Parker accompanied me for the trip.  He usually lies in the back seat and sleeps once we get onto the interstate, and if he had any catching up to do on naps, he had plenty of opportunity.  We left about 6:30, stopping for a visit with a very excited great neice whose black mare just had a loud paint baby.  This is her first horse, and she has had the mare for only a few months.  My nephew and his wife were picking up a car they had just bought.  I caught them as they were leaving, so we visited through the windows of our vehicles for a while.  This nephew was very bonded to my dad, and in visiting at length between the vehicles, it reminded me of when I was a kid.  More than once I was late for a horse show while Dad visited with one of his friends who drove up just as we were leaving.  I could see a familiar expression on my great neice as she waited, hostage to our conversation.  His wife decided to go on in the car with the other two kids.  Of course, there was a lot to visit about – gas prices, cars, recent tornados, vacations – there was no shortage of topics.  This characteristic was one that frustrated me about my dad when I was a kid, but one that I learned to appreciate as I grew up.  I later understood that it meant that he placed a lot of value on the person he was visiting with, and it was his way of extending love to that person.  My parents grew up in the early 1900’s.  Visiting was very important to them.  When someone came over for a visit, short (hours) or long (days or weeks,) it was a joyous time.  Some of my Mom’s favorite memories are of friends coming to visit.  She still talks about “Tankie and Maggie Powell,” a couple who came to stay with them after cotton harvests.  Maggie played a guitar, and my grandfather played a violin.  One of my grandfather’s tennant houses was used to hold dances to give the young people in the community some entertainment.
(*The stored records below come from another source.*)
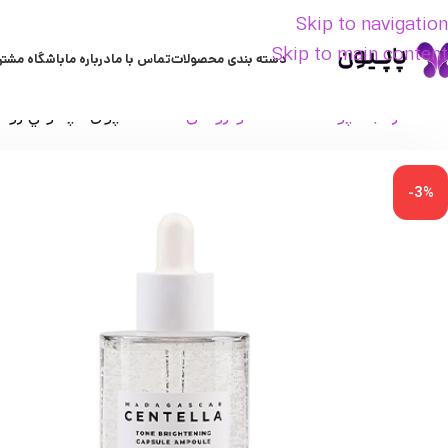
Skip to navigation
Skip to main content
دسته بندی محصولات
تماس با ما
درباره ما
باشگاه مشتر
خانه
مراقبت پوست
ضدلک و روشن کننده
آمپول كپسولي روشن كننده 
-3%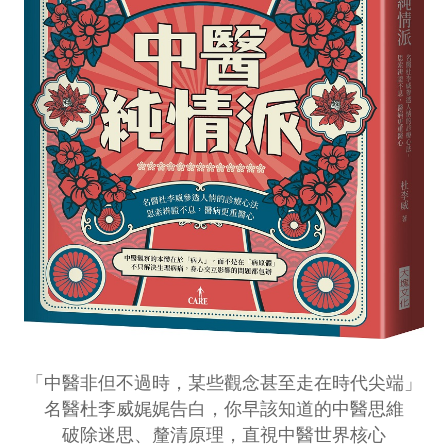
「中醫非但不過時，某些觀念甚至走在時代尖端」
名醫杜李威娓娓告白，你早該知道的中醫思維
破除迷思、釐清原理，直視中醫世界核心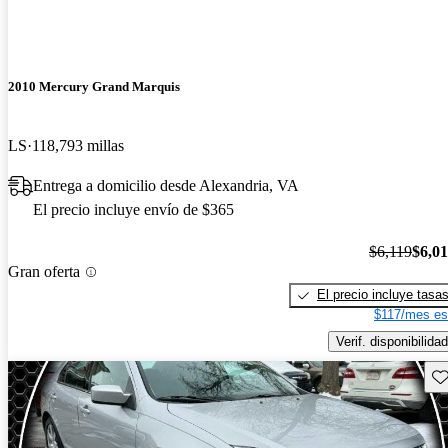
2010 Mercury Grand Marquis
LS
118,793 millas
Entrega a domicilio desde Alexandria, VA
El precio incluye envío de $365
$6,119
$6,0
Gran oferta
El precio incluye tasa
$117/mes es
Verif. disponibilidad
Gu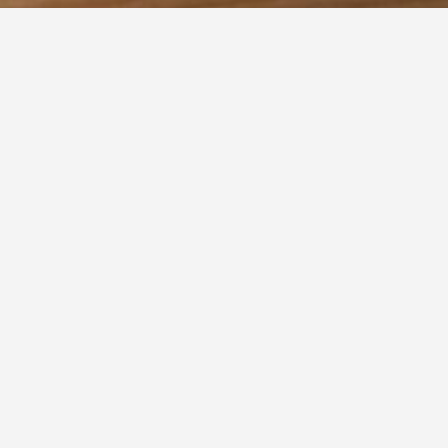
 ist eine
Treppe
„…mit Öffnung zwischen den Trittstufen
ch auch als freitragende Treppe bezeichnet, und ist i
häusern bzw. innerhalb von Wohnungen, um die Raumgr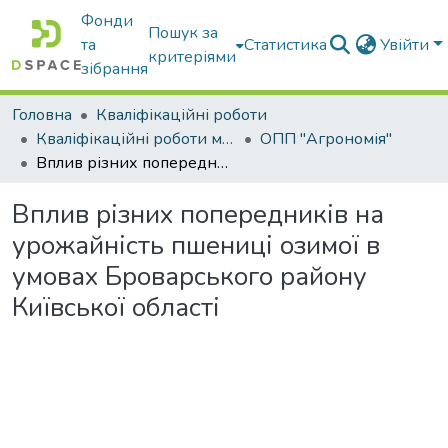
Фонди
Пошук за
та
Статистика
Увійти
критеріями
зібрання
Головна
Кваліфікаційні роботи
Кваліфікаційні роботи магістрів
ОПП "Агрономія"
Вплив різних попередників на урожайність пшениці озимої в умовах Броварського району Київської області
Вплив різних попередників на
урожайність пшениці озимої в
умовах Броварського району
Київської області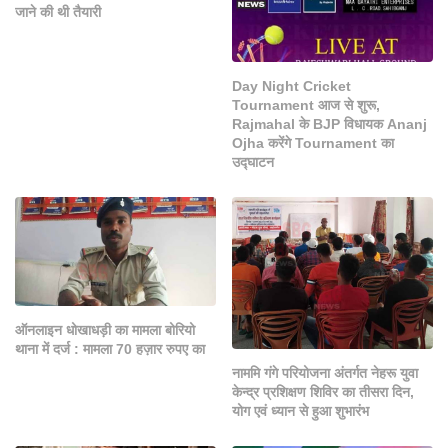
जाने की थी तैयारी
Day Night Cricket
Tournament आज से शुरू,
Rajmahal के BJP विधायक Ananj
Ojha करेंगे Tournament का
उद्घाटन
ऑनलाइन धोखाधड़ी का मामला बोरियो
थाना में दर्ज : मामला 70 हज़ार रुपए का
नाममि गंगे परियोजना अंतर्गत नेहरू युवा
केन्द्र प्रशिक्षण शिविर का तीसरा दिन,
योग एवं ध्यान से हुआ शुभारंभ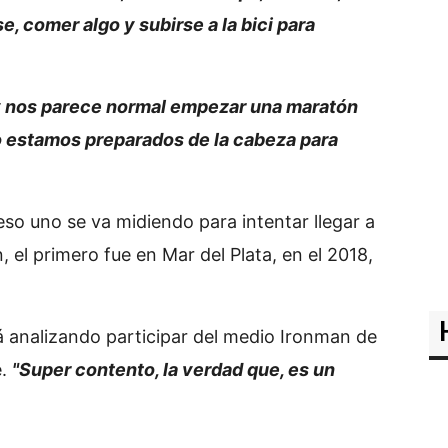
, comer algo y subirse a la bici para
y nos parece normal empezar una maratón
o estamos preparados de la cabeza para
 eso uno se va midiendo para intentar llegar a
 el primero fue en Mar del Plata, en el 2018,
tá analizando participar del medio Ironman de
e.
"Super contento, la verdad que, es un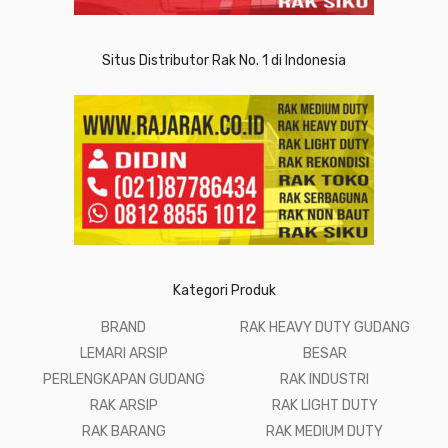
Situs Distributor Rak No. 1 di Indonesia
Kategori Produk
BRAND
RAK HEAVY DUTY GUDANG
LEMARI ARSIP
BESAR
PERLENGKAPAN GUDANG
RAK INDUSTRI
RAK ARSIP
RAK LIGHT DUTY
RAK BARANG
RAK MEDIUM DUTY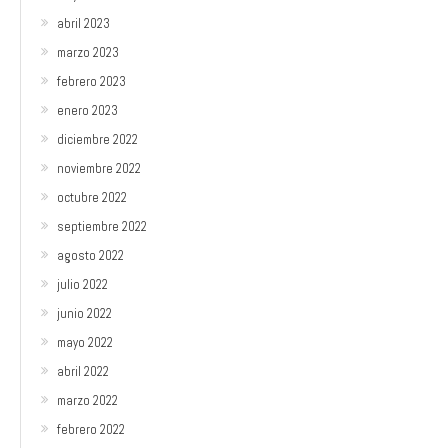
abril 2023
marzo 2023
febrero 2023
enero 2023
diciembre 2022
noviembre 2022
octubre 2022
septiembre 2022
agosto 2022
julio 2022
junio 2022
mayo 2022
abril 2022
marzo 2022
febrero 2022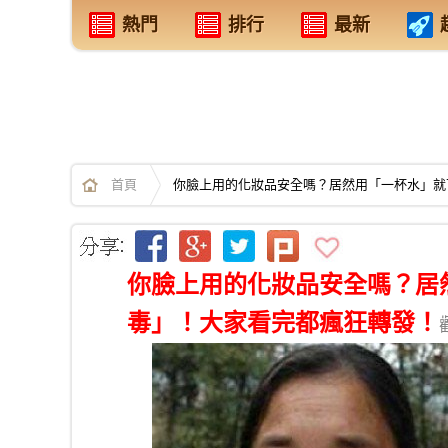
熱門
排行
最新
首頁
你臉上用的化妝品安全嗎？居然用「一杯水」就
你臉上用的化妝品安全嗎？居
毒」！大家看完都瘋狂轉發！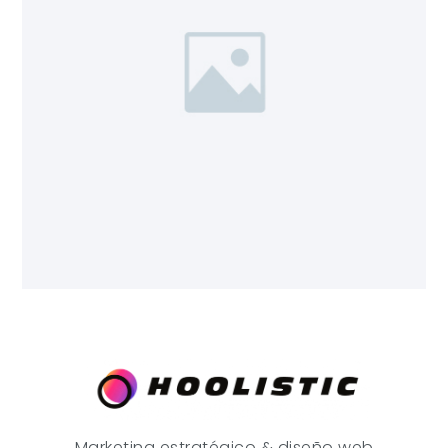
Marketing estratégico & diseño web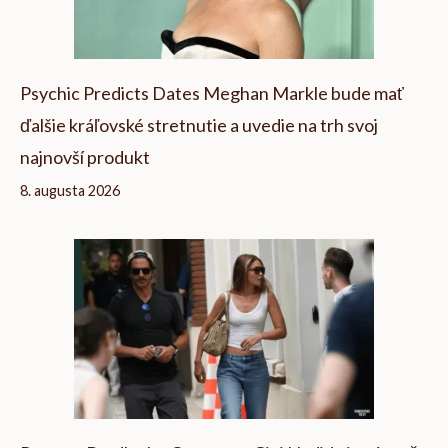
Psychic Predicts Dates Meghan Markle bude mať
ďalšie kráľovské stretnutie a uvedie na trh svoj
najnovší produkt
8. augusta 2026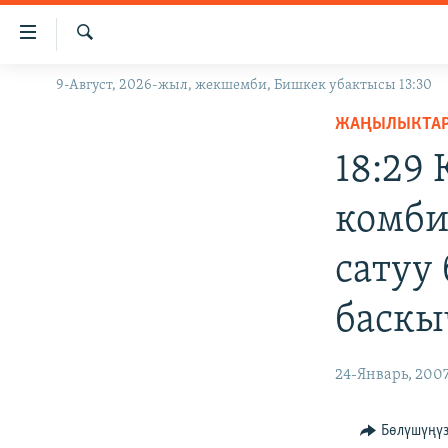
Линктер
Мазмунга
өтүңүз
Издөө
9-Август, 2026-жыл, жекшемби, Бишкек убактысы 13:30
ЖАҢЫЛЫКТАР
Навигацияга
өтүңүз
ЖАҢЫЛЫКТА
КЫРГЫЗСТАН
Издөөгө
18:29 
ДҮЙНӨ
КЫРГЫЗСТАН
салыңыз
УКРАИНА
САЯСАТ
ДҮЙНӨ
комби
АТАЙЫН ИЛИКТӨӨ
ЭКОНОМИКА
БОРБОР АЗИЯ
сатуу
ТВ ПРОГРАММАЛАР
МАДАНИЯТ
ПОДКАСТ
БҮГҮН АЗАТТЫКТА
баскы
ӨЗГӨЧӨ ПИКИР
ЭКСПЕРТТЕР ТАЛДАЙТ
24-Январь, 200
БИЗ ЖАНА ДҮЙНӨ
ДАНИСТЕ
Бөлүшүңү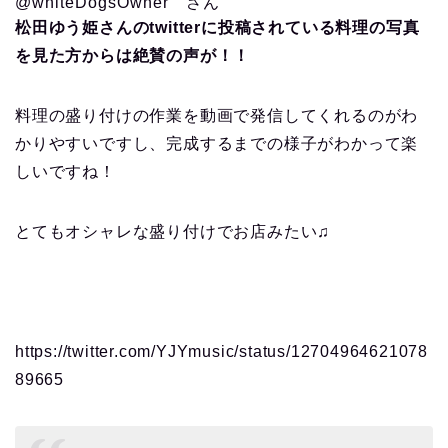
@whiteDogsOwner
さん
松田ゆう姫さんのtwitterに投稿されている料理の写真
を見た方からは絶賛の声が！！
料理の盛り付けの作業を動画で発信してくれるのがわ
かりやすいですし、完成するまでの様子がわかって楽
しいですね！
とてもオシャレな盛り付けでお店みたい♫
https://twitter.com/YJYmusic/status/12704964621078
89665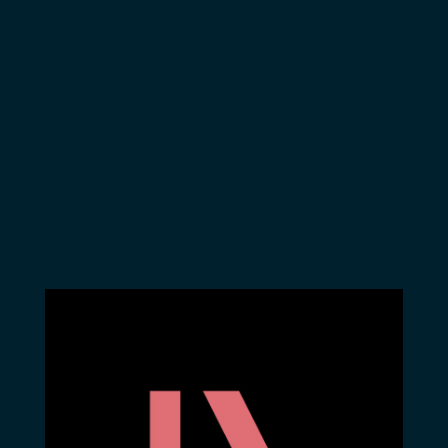
Charles – La
populaire et
bonimenteuse,
musicale.
Charlotte Nicole
L’ensemble de cette
Colchat –
farce représente
Paula Anne Darden
une allégorie sur le
– Techna Danièle
pouvoir capitaliste
Denie – Cogolais,
tel qu’on peut le voir
Maïtre Buvar, flic,
en 1976. Les
para Micheline
différents
Hardy –
rebondissements
Chrysanthème, Bise
de l’action sont
Nessman, La
calqués sur des
Rosselle Michel
événements
Israël – Saint
économiques et
Nicolas, flic Marc
politiques belges
Lebreton –
qui se sont
Assistant mise en
produits, pour la
scène Patrick
plupart, entre 1960
Quinet –
et 1976. Le style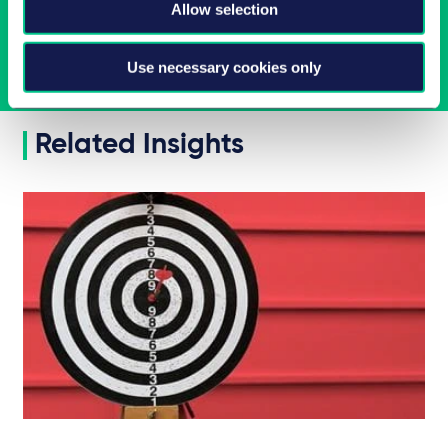
Allow selection
Subscribe
Use necessary cookies only
Related Insights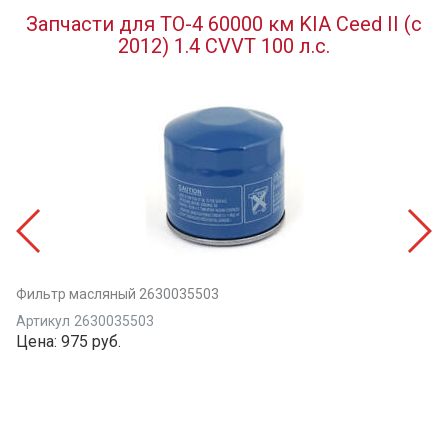
Запчасти для ТО-4 60000 км KIA Ceed II (с
2012) 1.4 CVVT 100 л.с.
Фильтр масляный 2630035503
Артикул
2630035503
Цена:
975 руб.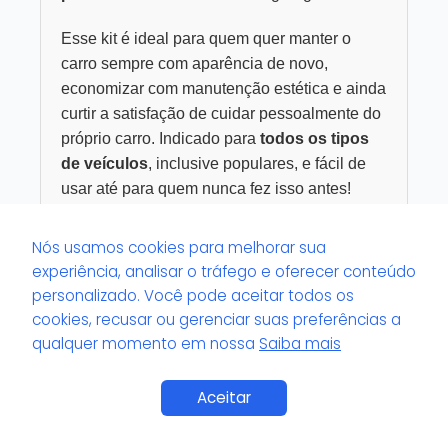
Esse kit é ideal para quem quer manter o
carro sempre com aparência de novo,
economizar com manutenção estética e ainda
curtir a satisfação de cuidar pessoalmente do
próprio carro. Indicado para
todos os tipos
de veículos
, inclusive populares, e fácil de
usar até para quem nunca fez isso antes!
Não perca a chance de
valorizar seu carro
Nós usamos cookies para melhorar sua
com qualidade profissional
— clique no
experiência, analisar o tráfego e oferecer conteúdo
botão abaixo e descubra o kit mais bem
personalizado. Você pode aceitar todos os
avaliado pelos apaixonados por carro:
cookies, recusar ou gerenciar suas preferências a
qualquer momento em nossa
Saiba mais
Ver produto na Amazon
Compra segura e entrega rápida com a garantia
Aceitar
da Amazon Brasil.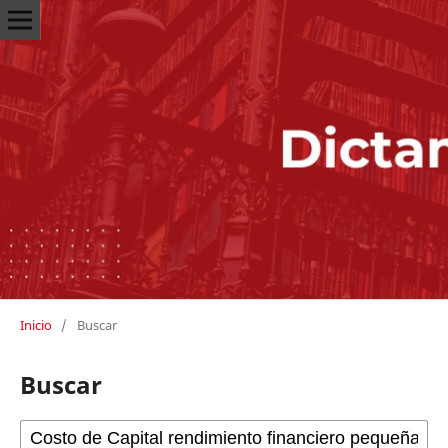
Inicio
/
Buscar
Buscar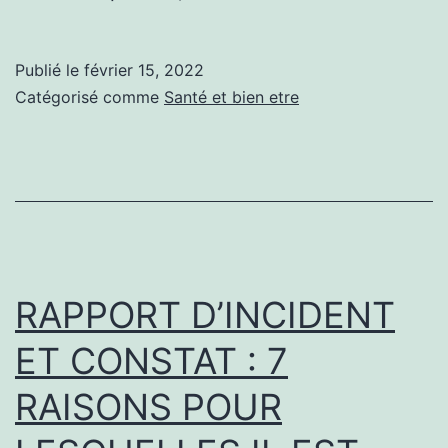
FAIT
FAS
Publié le
février 15, 2022
SUR
Catégorisé comme
Santé et bien etre
LES
LÈV
QUE
VOU
NE
CON
RAPPORT D’INCIDENT
PEU
ET CONSTAT : 7
ÊTR
RAISONS POUR
PAS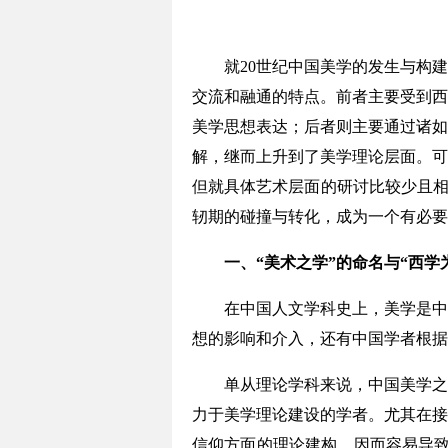
就20世纪中国美学的发生与构建
交流和融通的特点。前者主要受到西
美学思想表达；后者则主要通过诸如
解，继而上升到了美学理论层面。可
但就具体艺术层面的研讨比较少且相
轫期的碰撞与转化，成为一个有必要
一、“美术之学”的命名与“西学为
在中国人文学科史上，美学是中西
想的影响和介入，还有中国学者根据
单从理论学科来说，中国美学之源
力于美学理论建设的学者。尤其在接
信仰方面的理论建构，因而容易导致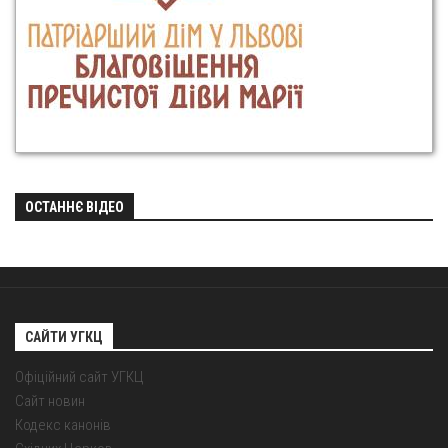
ОСТАННЄ ВІДЕО
САЙТИ УГКЦ
Офіційний сайт УГКЦ
Сайт новин
Кодекс канонів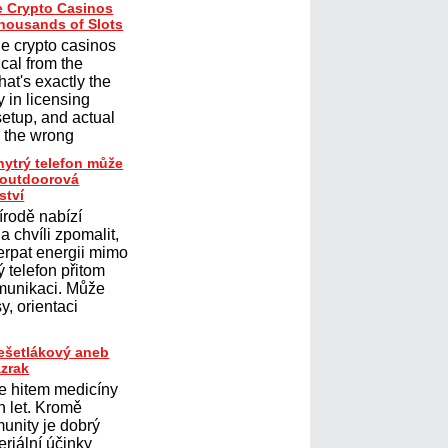
e Crypto Casinos
Thousands of Slots
ne crypto casinos
ical from the
hat's exactly the
 in licensing
 setup, and actual
g the wrong
hytrý telefon může
t outdoorová
ství
írodě nabízí
 chvíli zpomalit,
erpat energii mimo
 telefon přitom
omunikaci. Může
y, orientaci
řešetlákový aneb
ázrak
je hitem medicíny
h let. Kromě
munity je dobrý
eriální účinky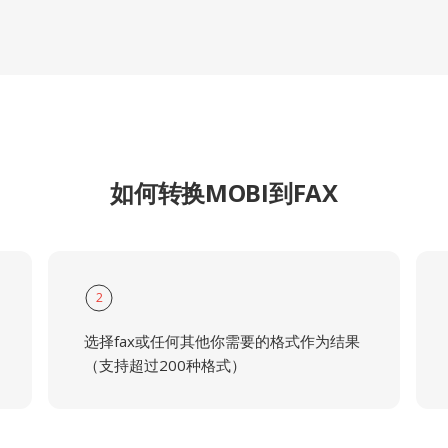
如何转换MOBI到FAX
2
选择fax或任何其他你需要的格式作为结果
（支持超过200种格式）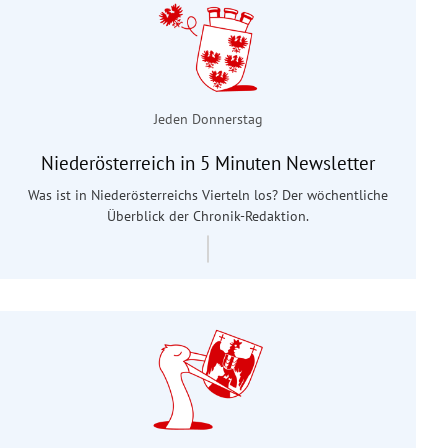
Jeden Donnerstag
Niederösterreich in 5 Minuten Newsletter
Was ist in Niederösterreichs Vierteln los? Der wöchentliche
Überblick der Chronik-Redaktion.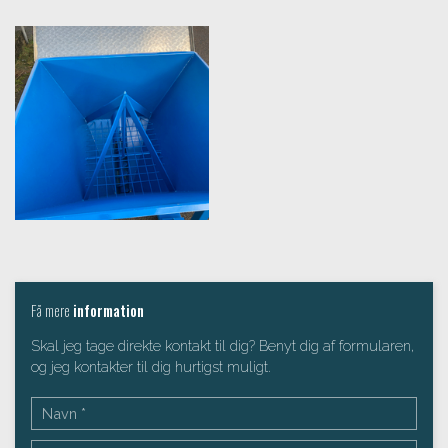
Få mere
information
Skal jeg tage direkte kontakt til dig? Benyt dig af formularen,
og jeg kontakter til dig hurtigst muligt.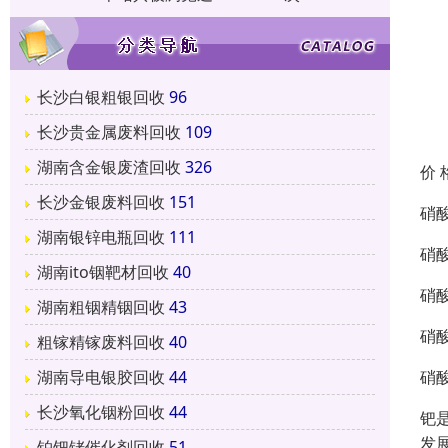
长沙白银粗银回收
96
长沙贵金属废料回收
109
湖南含金银废渣回收
326
价 
长沙金银废料回收
151
硝
湖南银锌电瓶回收
111
硝
湖南ito铟靶材回收
40
硝
湖南粗铟精铟回收
43
硝
粗镓精镓废料回收
40
硝
湖南导电银胶回收
44
长沙氧化铟粉回收
44
钯
发
铂钯铑催化剂回收
51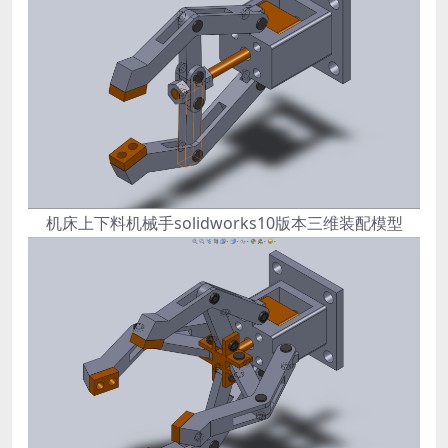
机床上下料机械手solidworks10版本三维装配模型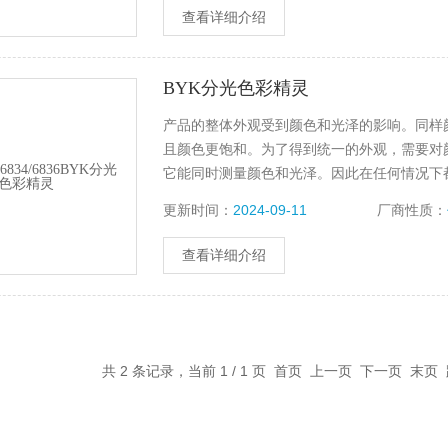
查看详细介绍
BYK分光色彩精灵
产品的整体外观受到颜色和光泽的影响。同样
且颜色更饱和。为了得到统一的外观，需要对颜
它能同时测量颜色和光泽。因此在任何情况下
更新时间：
2024-09-11
厂商性质：
查看详细介绍
共 2 条记录，当前 1 / 1 页 首页 上一页 下一页 末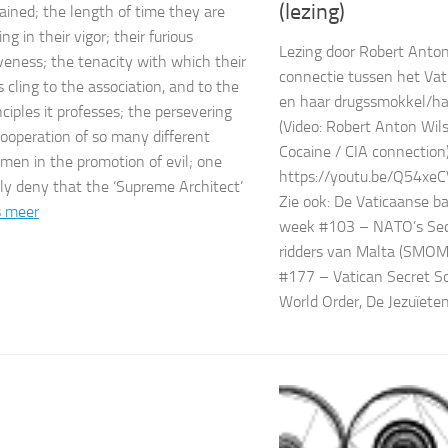
(lezing)
ained; the length of time they are
ng in their vigor; their furious
Lezing door Robert Anton
veness; the tenacity with which their
connectie tussen het Vat
cling to the association, and to the
en haar drugssmokkel/han
nciples it professes; the persevering
(Video: Robert Anton Wil
ooperation of so many different
Cocaine / CIA connection
 men in the promotion of evil; one
https://youtu.be/Q54xeC
ly deny that the ‘Supreme Architect’
Zie ook: De Vaticaanse ba
s meer
week #103 – NATO’s Sec
ridders van Malta (SMOM
#177 – Vatican Secret S
World Order, De Jezuïet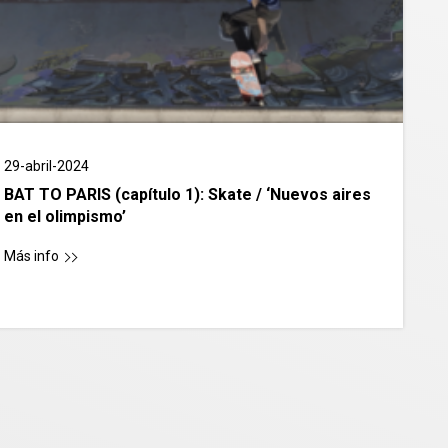
29-abril-2024
BAT TO PARIS (capítulo 1): Skate / ‘Nuevos aires
en el olimpismo’
Más info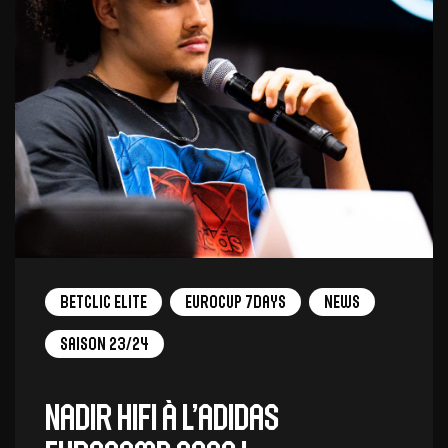
Betclic Elite
EuroCup 7Days
News
Saison 23/24
Nadir Hifi à l’Adidas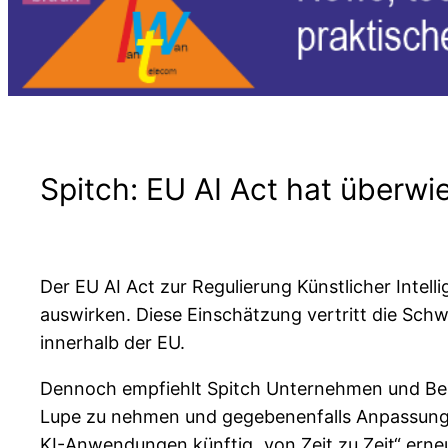
Spitch: EU AI Act hat überwi
Der EU AI Act zur Regulierung Künstlicher Intel
auswirken. Diese Einschätzung vertritt die Sch
innerhalb der EU.
Dennoch empfiehlt Spitch Unternehmen und Beh
Lupe zu nehmen und gegebenenfalls Anpassunge
KI-Anwendungen künftig „von Zeit zu Zeit“ erne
On the trip back, there was more to think about, more beautiful scenery to enjoy, and a good blues station.  When that expired, I skipped around for a little while then found a station that renewed my hope in good music.  Since The Planet was taken off at KC, I thought hope for finding quality on the radio was gone.  It wasn’t just in my area.  I enjoyed listening to something from Hootie, then another, and suddenly there was a “THUMP!” against the back of my seat.  That made my heart rush, but I quickly realized that Parker had fallen off the back seat and realized that he must have been sound asleep.  But then, he didn’t wake up.  He was lying in an awkward pile on the back floorboard, with his head behind the front console.  I touched him and talked to him.  A sudden new rush of fear swept over me, and I felt a slug of force in my heart.  How could something so sudden happen to a perfectly good Newfoundland?  I talked to him again, reached back and touched him, but he didn’t respond.  Fear escalated.  I looked at him in the rear view mirror, then turned and looked over my shoulder as I touched him, without response.  Then I saw a movement above his eyebrow.  I took a deep breath and relaxed, and laughed at myself and at Parker, who was beginning to awaken.

I have seen several of my Newfs sleeping at home when something happened that I thought should have awakened them, only to find that they were in a deep state of sleep.  Since humans have deep sleep levels, I don’t know why that should be surprising that Newfs or other animals do also, but they do seem easily awakened – usually.  This is the first time one of them has fallen so soundly asleep in a moving vehicle.  (and yes, the Rough Rider should have been on the dog instead of hanging in the grooming room)  Probably the rhythm of the road is hypnotic, like Parker’s snoring is to me when I am trying to work on the computer.

If I was beginning to become tired at that point, I was fully awake for the rest of the trip home.